No matter what, x will always continue to increase, because of the first line in draw:

``````x += speed; // Increase the value of x
``````

Literally, every time draw `continue`s for another frame, x increases, regardless of what value it is set to. “Continue” is what draw does as it loops (and is also a keyword in JavaScript that means “go on to the next iteration of the loop”) https://www.w3schools.com/js/js_break.asp. I wonder if the confusion might be that you were thinking of “as it continuously increases” – that is, in an unbroken and uninterrupted way, which x does not do (it jumps around, but keeps on marching up from where-ever you set it).

Not sure if we’re getting into semantics here, or I’m still not clear. Either way, I’m happy to discuss.

Okay, got some pad and paper out and started to follow the code step-by-step.

I did some multiplication and see that on iteration 214, x = 321, which is greater than width+radius. Therefore x is assigned the value -40. On iteration 215, x = -38.5, and so on…

So, how is x “increasing”? The value of x went from 321 to -40 on iteration 214. That doesn’t look like an increase to me

Thanks for help.

Yes, this sounds like it might be semantic.

Still, in case it is conceptual: A balloon is full of helium. The helium causes it to rise. When it touches the ceiling we bump the balloon down below the table. The balloon was rising before we bumped it down. It will continue to rise after we bumped it, because it is still full of helium. As it continues to rise, it will rise above the edge of the table. In fact no matter how many times we bump it down, it will continue to rise – we have been bumping it down all afternoon and it has been continuing to rise all afternoon. The important point to understand about a helium balloon is not it’s position, it is that it imparts a continuous rising action on whatever it happens to be doing.

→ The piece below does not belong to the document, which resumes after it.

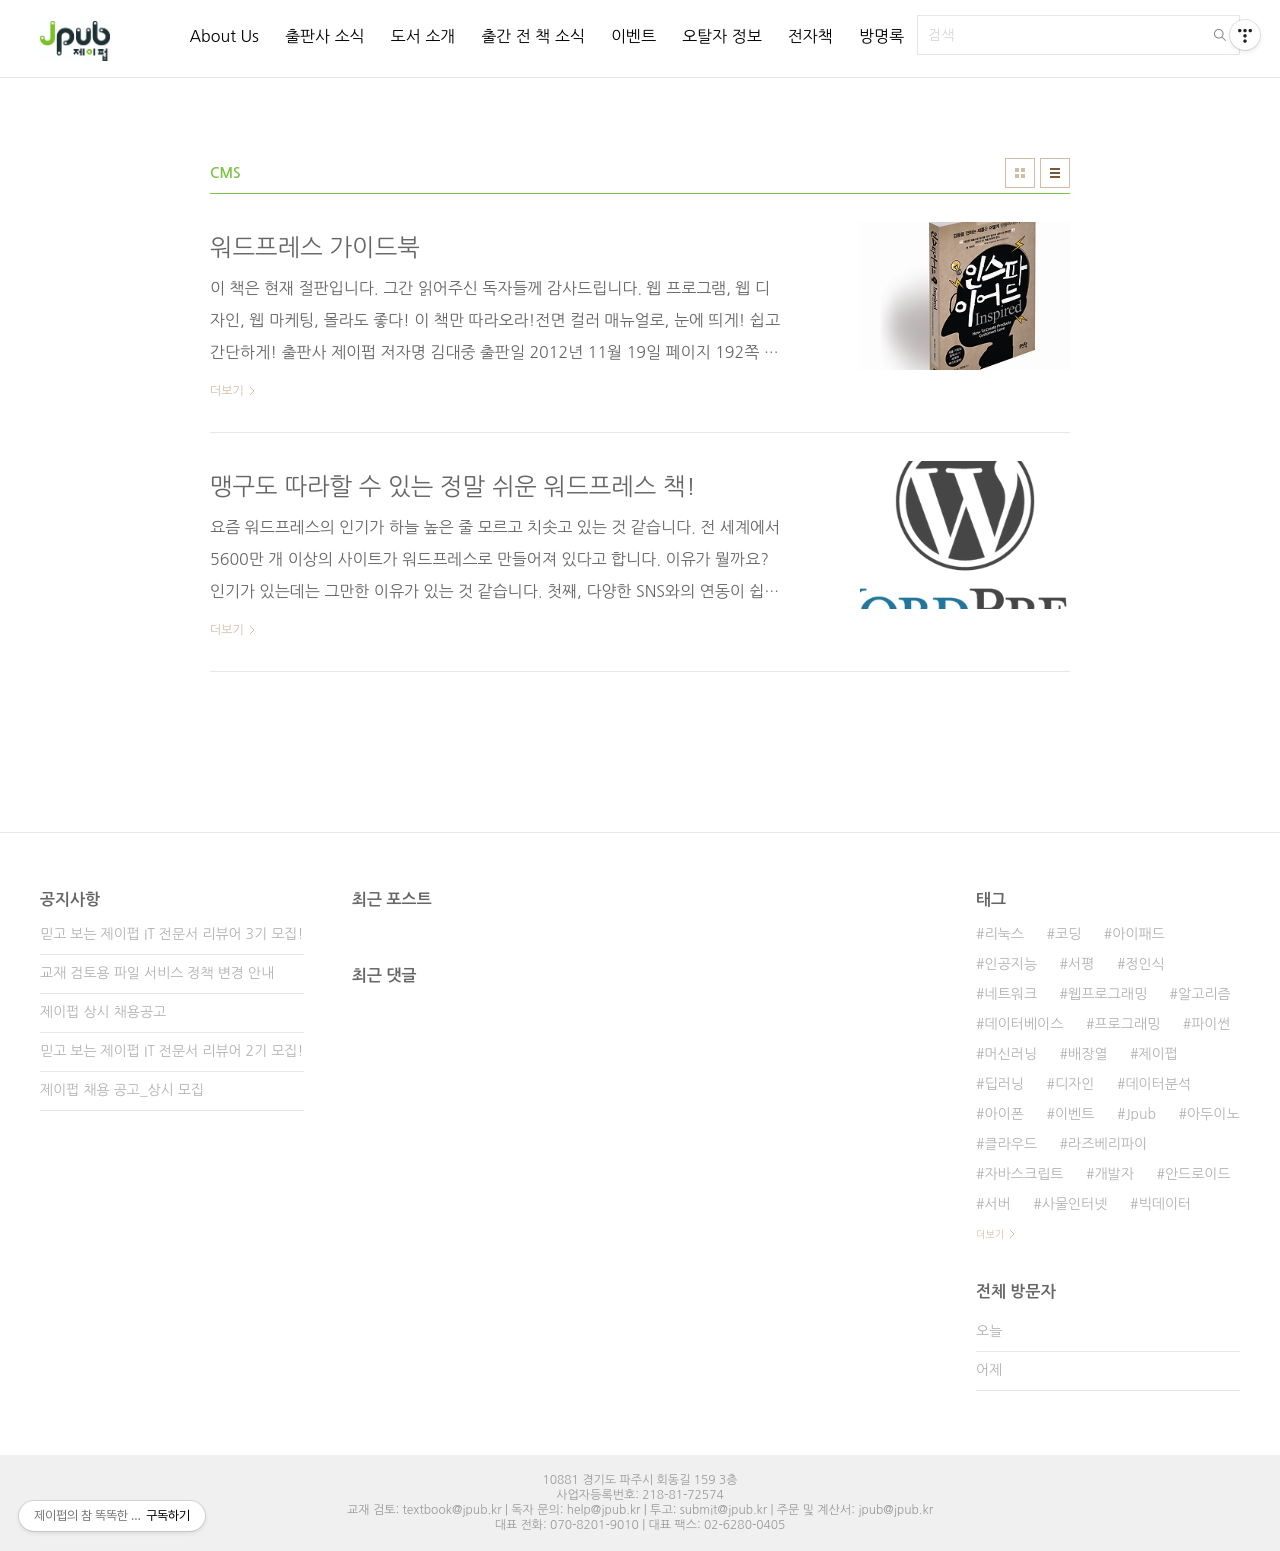 Image resolution: width=1280 pixels, height=1551 pixels. Describe the element at coordinates (1213, 1114) in the screenshot. I see `아두이노` at that location.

Put another way, there is a force (x+=) applied, which we understand acts to increase the value – independent of other forces which are also applied. Put another way, in the code we are talking about velocity, not position. We can make an instantaneous change to the position, but the velocity remains positive.

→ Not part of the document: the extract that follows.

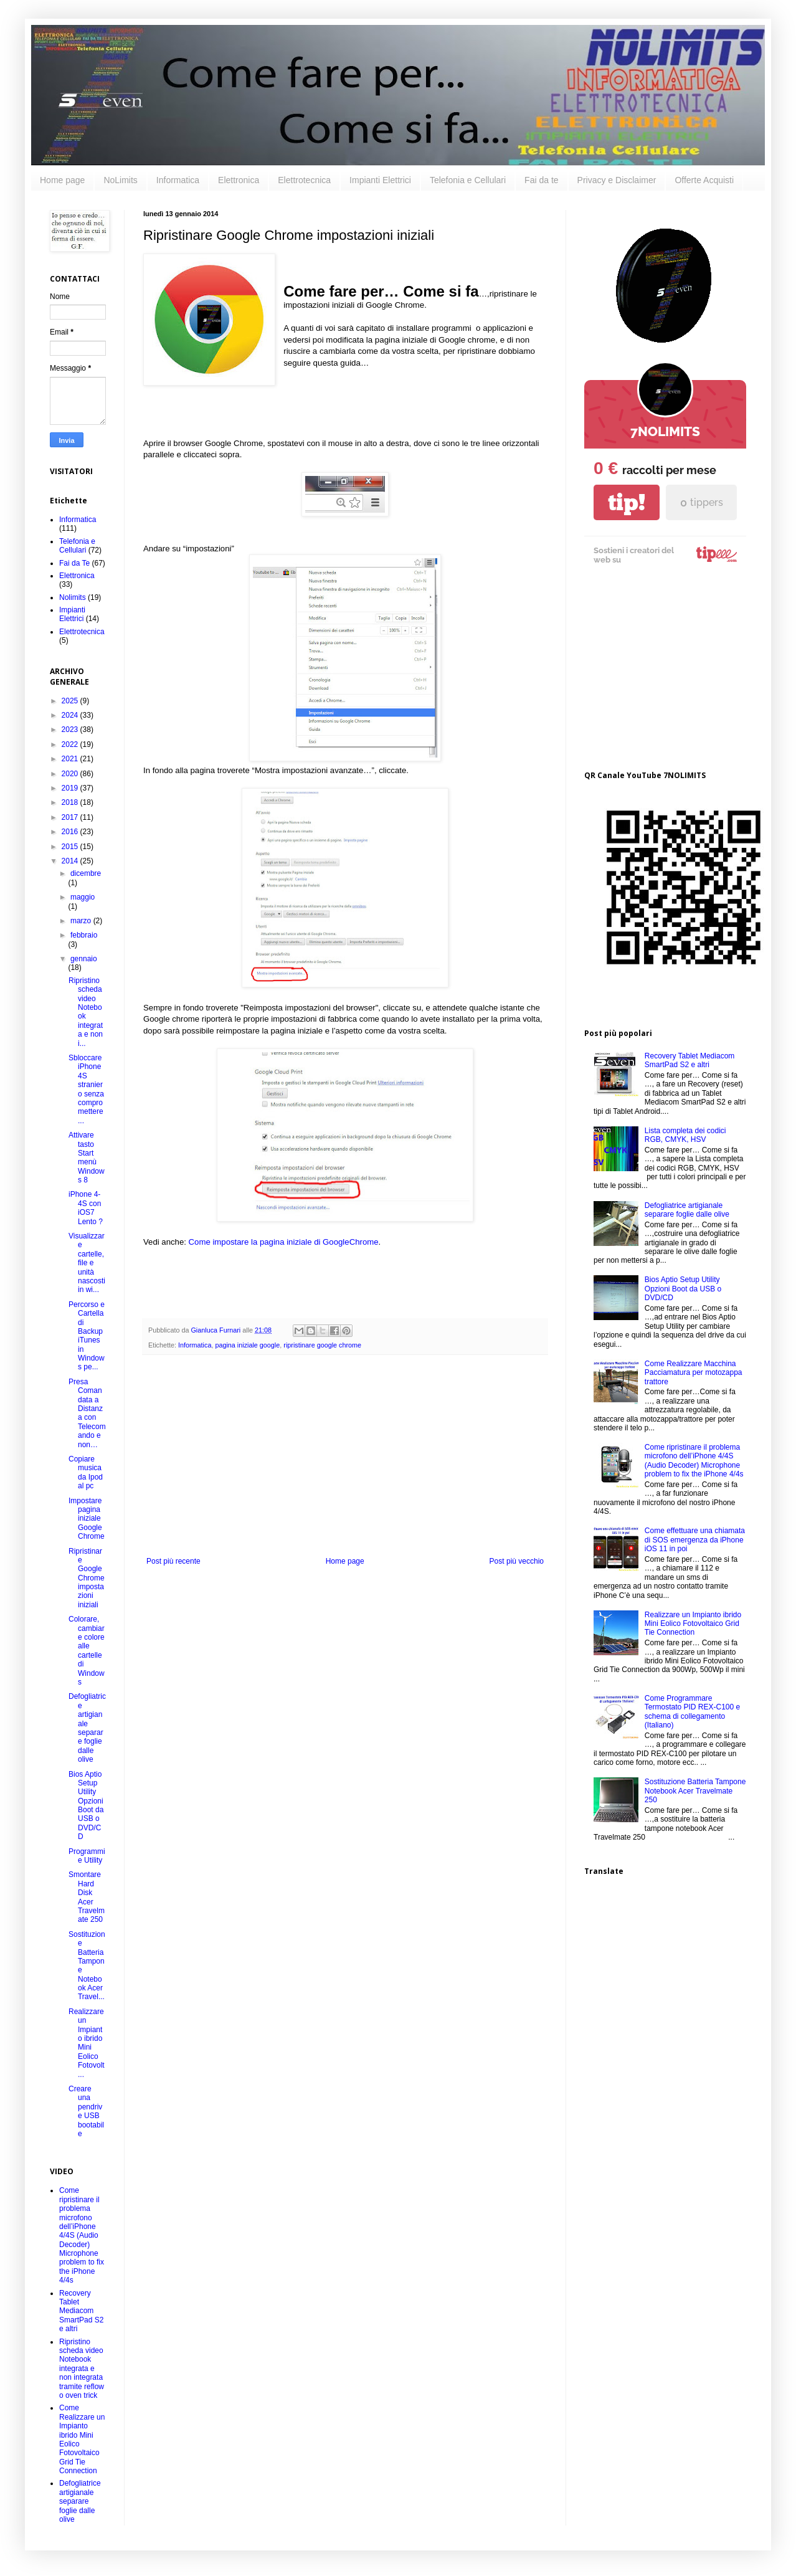  I want to click on gennaio, so click(83, 958).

Yes, I see that += is always increasing. I’m still not sure I would have articulated the behavior as “increasing”, but I totally see your point.

More importantly I learned something valuable, due to poignant analogies and metaphors. Very good teaching method.

Muchas gracias!

P.S. I’d also like to add that this p5.js community is great. The people are helpful, talented, generous with their time, and kind.